> **Action item**: Looking at the data below, how many lines include the word "fórmulas"? Respond with the number only.

━━━━━ Data provided ━━━━━

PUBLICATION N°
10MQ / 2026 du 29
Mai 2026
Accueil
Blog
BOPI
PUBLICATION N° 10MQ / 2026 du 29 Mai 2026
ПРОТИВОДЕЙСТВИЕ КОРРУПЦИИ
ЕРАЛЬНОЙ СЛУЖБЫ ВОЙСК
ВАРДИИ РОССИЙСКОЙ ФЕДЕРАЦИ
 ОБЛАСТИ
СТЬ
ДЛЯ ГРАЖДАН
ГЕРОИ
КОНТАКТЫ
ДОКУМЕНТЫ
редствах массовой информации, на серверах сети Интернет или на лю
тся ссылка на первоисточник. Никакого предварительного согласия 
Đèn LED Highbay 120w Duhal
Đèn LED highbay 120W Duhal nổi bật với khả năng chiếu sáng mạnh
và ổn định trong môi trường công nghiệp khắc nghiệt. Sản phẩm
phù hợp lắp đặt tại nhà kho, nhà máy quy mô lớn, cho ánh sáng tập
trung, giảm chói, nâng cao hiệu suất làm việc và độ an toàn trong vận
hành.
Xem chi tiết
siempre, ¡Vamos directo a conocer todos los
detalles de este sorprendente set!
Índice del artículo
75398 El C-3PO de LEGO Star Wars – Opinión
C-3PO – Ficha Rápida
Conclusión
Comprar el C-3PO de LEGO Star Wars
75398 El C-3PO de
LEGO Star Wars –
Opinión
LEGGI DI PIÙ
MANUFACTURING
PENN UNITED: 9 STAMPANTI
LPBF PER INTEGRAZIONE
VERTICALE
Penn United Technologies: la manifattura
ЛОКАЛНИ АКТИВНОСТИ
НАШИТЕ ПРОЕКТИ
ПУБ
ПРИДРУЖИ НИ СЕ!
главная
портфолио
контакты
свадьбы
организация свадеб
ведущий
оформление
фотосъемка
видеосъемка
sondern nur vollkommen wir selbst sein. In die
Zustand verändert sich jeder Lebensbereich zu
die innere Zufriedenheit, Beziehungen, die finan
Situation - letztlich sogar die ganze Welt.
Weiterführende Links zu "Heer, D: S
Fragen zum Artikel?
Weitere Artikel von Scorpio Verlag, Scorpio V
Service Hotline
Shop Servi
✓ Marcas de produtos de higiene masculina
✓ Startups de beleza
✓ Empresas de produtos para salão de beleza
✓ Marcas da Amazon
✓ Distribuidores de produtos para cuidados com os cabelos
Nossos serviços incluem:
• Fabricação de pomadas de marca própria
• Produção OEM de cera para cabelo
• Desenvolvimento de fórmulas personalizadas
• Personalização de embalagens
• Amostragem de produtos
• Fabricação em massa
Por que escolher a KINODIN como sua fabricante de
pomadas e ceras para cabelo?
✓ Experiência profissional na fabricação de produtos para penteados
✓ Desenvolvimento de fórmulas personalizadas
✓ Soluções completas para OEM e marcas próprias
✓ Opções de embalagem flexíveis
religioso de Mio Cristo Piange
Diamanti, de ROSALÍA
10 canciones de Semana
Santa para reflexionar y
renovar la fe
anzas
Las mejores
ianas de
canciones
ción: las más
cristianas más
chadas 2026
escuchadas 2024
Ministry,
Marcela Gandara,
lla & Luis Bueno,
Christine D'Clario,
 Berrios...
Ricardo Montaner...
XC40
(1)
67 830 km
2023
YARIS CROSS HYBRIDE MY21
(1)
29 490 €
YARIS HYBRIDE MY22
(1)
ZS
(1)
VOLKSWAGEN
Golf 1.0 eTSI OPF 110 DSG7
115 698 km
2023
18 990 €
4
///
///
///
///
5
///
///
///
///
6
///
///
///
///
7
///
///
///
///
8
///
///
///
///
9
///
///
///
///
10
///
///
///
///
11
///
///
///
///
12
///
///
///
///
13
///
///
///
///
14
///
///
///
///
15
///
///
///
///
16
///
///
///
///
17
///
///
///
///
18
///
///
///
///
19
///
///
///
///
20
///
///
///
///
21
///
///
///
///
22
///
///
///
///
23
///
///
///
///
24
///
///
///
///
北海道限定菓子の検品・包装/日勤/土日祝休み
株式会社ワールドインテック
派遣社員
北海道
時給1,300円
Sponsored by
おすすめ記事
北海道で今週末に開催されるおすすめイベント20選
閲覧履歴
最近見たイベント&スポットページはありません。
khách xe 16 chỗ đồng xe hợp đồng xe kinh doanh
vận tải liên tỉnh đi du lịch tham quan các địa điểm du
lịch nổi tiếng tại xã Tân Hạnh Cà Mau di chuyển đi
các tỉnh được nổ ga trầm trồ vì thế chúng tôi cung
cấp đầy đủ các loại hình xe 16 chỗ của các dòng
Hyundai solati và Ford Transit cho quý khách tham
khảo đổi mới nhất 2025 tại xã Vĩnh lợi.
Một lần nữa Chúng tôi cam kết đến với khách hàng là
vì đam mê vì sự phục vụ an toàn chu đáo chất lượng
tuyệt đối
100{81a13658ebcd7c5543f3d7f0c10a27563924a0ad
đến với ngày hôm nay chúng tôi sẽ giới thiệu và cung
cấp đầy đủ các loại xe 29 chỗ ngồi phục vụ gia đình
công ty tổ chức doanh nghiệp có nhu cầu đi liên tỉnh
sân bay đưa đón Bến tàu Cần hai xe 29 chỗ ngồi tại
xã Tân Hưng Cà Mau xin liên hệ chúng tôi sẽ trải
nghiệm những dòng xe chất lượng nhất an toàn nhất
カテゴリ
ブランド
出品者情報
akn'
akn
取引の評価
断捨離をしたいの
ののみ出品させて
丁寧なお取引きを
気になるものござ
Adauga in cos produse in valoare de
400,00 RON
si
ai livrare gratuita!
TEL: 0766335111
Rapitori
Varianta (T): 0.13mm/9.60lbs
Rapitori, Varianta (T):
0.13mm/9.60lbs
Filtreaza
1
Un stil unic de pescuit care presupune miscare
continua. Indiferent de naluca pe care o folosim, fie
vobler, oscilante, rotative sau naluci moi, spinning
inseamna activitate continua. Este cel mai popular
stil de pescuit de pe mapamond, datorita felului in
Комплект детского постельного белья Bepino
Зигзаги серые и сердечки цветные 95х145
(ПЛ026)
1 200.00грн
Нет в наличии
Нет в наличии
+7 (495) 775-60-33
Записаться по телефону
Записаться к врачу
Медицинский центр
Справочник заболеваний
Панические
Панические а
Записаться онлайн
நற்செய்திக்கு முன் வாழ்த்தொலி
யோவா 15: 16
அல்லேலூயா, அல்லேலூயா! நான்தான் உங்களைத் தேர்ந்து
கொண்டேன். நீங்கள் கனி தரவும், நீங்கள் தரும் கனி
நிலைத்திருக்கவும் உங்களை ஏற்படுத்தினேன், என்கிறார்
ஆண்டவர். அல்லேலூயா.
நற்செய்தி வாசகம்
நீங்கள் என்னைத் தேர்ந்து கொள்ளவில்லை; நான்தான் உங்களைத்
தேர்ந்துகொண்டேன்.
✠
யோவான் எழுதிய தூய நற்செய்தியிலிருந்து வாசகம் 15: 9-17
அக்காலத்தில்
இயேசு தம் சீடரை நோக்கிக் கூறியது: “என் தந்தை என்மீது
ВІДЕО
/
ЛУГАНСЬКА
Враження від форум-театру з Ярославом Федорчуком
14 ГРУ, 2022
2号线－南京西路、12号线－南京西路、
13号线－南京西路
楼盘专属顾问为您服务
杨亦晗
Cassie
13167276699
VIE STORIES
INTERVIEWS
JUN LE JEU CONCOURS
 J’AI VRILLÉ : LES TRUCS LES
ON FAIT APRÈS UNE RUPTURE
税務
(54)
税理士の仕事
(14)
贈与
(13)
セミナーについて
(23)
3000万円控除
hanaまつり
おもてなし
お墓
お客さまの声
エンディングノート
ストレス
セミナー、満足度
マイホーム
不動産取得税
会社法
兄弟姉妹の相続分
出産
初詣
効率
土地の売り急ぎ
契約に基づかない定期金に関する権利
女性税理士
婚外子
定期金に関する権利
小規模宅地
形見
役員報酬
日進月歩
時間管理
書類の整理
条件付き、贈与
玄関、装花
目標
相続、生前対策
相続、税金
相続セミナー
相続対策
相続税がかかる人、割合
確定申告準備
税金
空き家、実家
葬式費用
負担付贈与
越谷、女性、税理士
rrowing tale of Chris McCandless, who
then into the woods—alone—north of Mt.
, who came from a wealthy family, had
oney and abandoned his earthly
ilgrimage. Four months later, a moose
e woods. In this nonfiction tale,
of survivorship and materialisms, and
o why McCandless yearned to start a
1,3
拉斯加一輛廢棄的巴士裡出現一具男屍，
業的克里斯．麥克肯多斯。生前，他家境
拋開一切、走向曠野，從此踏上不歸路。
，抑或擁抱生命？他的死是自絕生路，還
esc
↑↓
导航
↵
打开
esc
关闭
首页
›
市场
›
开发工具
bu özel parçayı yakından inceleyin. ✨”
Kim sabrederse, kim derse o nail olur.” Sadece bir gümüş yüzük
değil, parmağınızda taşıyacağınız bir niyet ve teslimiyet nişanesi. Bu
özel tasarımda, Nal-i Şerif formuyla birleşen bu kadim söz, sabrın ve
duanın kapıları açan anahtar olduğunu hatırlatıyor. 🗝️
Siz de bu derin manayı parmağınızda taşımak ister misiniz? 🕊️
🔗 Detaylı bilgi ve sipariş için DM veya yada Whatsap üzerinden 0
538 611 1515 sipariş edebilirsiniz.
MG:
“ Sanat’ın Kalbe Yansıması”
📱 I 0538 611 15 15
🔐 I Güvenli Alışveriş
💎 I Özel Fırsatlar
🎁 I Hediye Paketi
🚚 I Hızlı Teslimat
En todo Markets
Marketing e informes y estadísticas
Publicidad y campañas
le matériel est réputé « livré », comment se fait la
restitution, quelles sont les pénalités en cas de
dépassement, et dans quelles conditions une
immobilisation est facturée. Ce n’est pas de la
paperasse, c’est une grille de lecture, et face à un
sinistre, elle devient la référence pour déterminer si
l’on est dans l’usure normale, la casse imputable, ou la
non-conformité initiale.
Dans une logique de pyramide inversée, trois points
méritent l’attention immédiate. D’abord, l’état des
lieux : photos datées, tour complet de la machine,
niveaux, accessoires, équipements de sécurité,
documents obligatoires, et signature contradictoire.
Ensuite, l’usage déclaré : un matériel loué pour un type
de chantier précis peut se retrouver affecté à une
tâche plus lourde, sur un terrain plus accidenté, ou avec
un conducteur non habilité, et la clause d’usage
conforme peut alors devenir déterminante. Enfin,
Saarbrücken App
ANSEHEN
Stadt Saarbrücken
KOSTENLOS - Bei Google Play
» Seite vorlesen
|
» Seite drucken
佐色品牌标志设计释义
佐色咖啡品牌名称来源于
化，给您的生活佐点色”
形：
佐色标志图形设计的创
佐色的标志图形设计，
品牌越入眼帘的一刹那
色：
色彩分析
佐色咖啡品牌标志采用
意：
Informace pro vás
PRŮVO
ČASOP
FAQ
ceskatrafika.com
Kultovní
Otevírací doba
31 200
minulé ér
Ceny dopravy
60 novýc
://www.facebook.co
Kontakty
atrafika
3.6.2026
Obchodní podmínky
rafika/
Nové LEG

━━━━━

> **Exercise response**: 2